Task to complete = Where a line of the entries holds the string "Пятница", copy that line.

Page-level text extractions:
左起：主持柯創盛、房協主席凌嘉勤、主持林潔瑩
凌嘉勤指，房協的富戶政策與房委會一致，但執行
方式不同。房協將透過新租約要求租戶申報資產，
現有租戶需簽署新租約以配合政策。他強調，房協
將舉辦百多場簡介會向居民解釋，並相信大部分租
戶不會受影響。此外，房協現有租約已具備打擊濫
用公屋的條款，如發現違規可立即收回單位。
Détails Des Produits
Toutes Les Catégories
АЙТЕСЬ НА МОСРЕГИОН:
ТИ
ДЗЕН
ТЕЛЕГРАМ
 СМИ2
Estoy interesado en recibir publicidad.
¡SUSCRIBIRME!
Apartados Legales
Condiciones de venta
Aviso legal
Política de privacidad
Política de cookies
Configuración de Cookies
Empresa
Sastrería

==

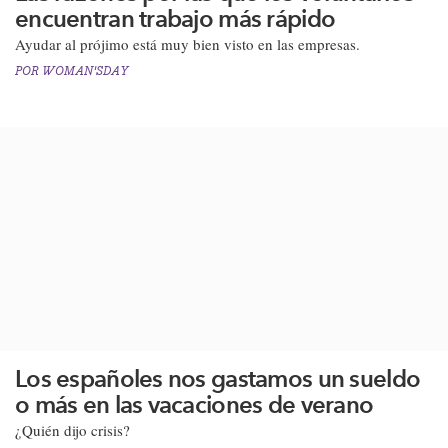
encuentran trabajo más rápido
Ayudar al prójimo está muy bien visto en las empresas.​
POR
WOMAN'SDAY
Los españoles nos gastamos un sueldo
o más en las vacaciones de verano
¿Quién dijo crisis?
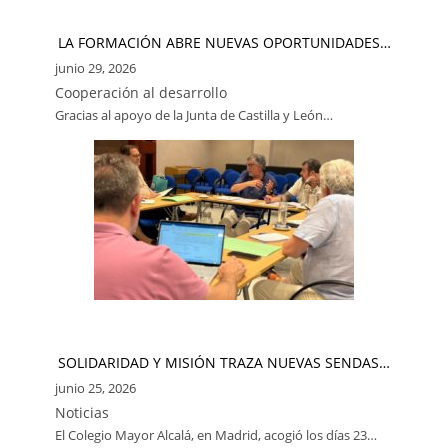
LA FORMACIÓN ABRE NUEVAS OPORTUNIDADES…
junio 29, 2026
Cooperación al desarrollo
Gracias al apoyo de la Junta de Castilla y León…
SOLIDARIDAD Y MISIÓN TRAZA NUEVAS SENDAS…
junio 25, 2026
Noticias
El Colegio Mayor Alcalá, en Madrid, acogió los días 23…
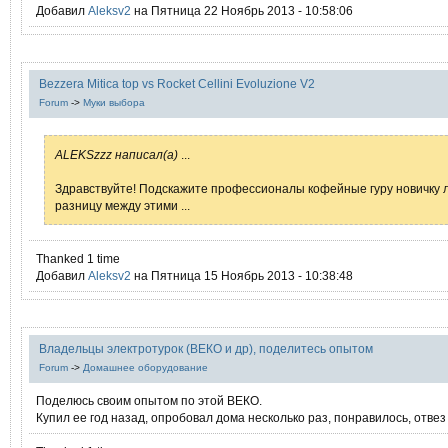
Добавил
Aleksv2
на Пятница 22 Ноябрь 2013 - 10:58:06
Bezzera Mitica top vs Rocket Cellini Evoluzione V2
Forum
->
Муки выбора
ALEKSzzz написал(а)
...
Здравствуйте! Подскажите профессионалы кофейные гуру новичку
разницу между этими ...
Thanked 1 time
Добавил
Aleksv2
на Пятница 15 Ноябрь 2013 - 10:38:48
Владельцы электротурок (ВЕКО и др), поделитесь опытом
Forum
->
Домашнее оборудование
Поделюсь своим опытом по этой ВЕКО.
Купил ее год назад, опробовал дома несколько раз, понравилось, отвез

Reply to the task =
на Пятница 22 Ноябрь 2013 - 10:58:06
на Пятница 15 Ноябрь 2013 - 10:38:48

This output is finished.